26 fevereiro 2022

Ucrânia, o núncio em Kiev: é difícil conseguir ajuda, nós confiamos em Deus

 
  Ucrânia. Imagem sacra, símbolo de esperança na guerra  (ANSA) 
 
O arcebispo Visvaldas Kulbokas está na nunciatura da capital ucraniana, onde compartilha o destino dos milhões de civis que procuram abrigo, da batalha que se desencadeou na cidade: "como será que as pessoas vão fazer em poucos dias com os doentes e com o alimento, como vão reagir as crianças que sofreram esta violência? Como cristão, tento ajudar a todos a acreditar na fraternidade e no respeito dos outros".
 

Alessandro De Carolis – Vatican News

Um prédio atingido por um míssil russo, uma ambulância parada entre veículos blindados. Rodovias por onde passam os tanques e disparam uns contra os outros. A loucura de Kiev, onde há quatro dias o trânsito era irrefreável e as pessoas jantavam em restaurantes, está toda nas imagens desoladas que chegam, às centenas, da frente de guerra aberta pela Rússia na Ucrânia e simboliza o cenário terrível que uma nação inteira vem vivenciando desde quinta-feira. Na tensão dos combates, os civis procuram escapar, descendo para as fundações da cidade ou a pé em direção às fronteiras, puxando uma mala como turistas de um feriado absurdo.

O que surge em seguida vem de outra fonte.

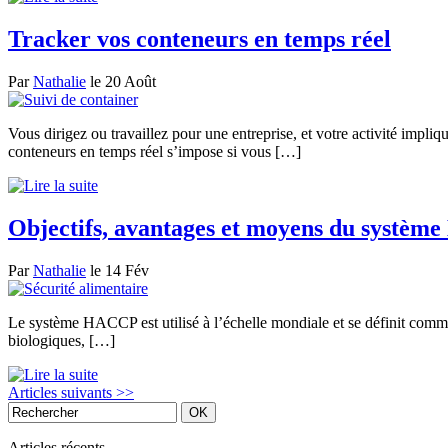
Tracker vos conteneurs en temps réel
Par
Nathalie
le 20 Août
Vous dirigez ou travaillez pour une entreprise, et votre activité impli
conteneurs en temps réel s’impose si vous […]
Objectifs, avantages et moyens du systè
Par
Nathalie
le 14 Fév
Le système HACCP est utilisé à l’échelle mondiale et se définit comme 
biologiques, […]
Articles suivants >>
Articles récents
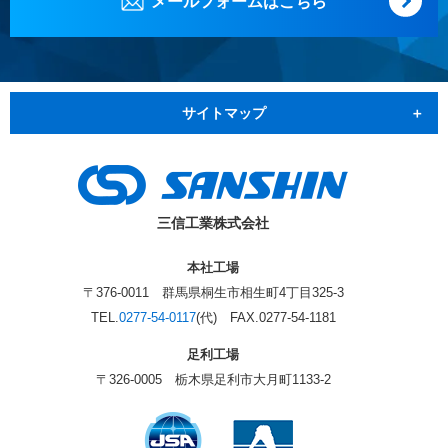
メールフォームはこちら
サイトマップ
三信工業株式会社
本社工場
〒376-0011 群馬県桐生市相生町4丁目325-3
TEL.
0277-54-0117
(代) FAX.0277-54-1181
足利工場
〒326-0005 栃木県足利市大月町1133-2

Testemunha direta do que está a ocorrer em Kiev é o núncio apostólico, arcebispo Visvaldas Kulbokas, cujo destino, e o dos seus colaboradores, não é diferente daquele vivido por milhões dos seus concidadãos. O prelado contou à média do Vaticano o que ele viu.

Excelência, estamos a testemunhar com grande preocupação e dor o que está a ocorrer na Ucrânia. O senhor está em Kiev, que se tornou o cenário da luta: o que nos pode dizer sobre a situação atual?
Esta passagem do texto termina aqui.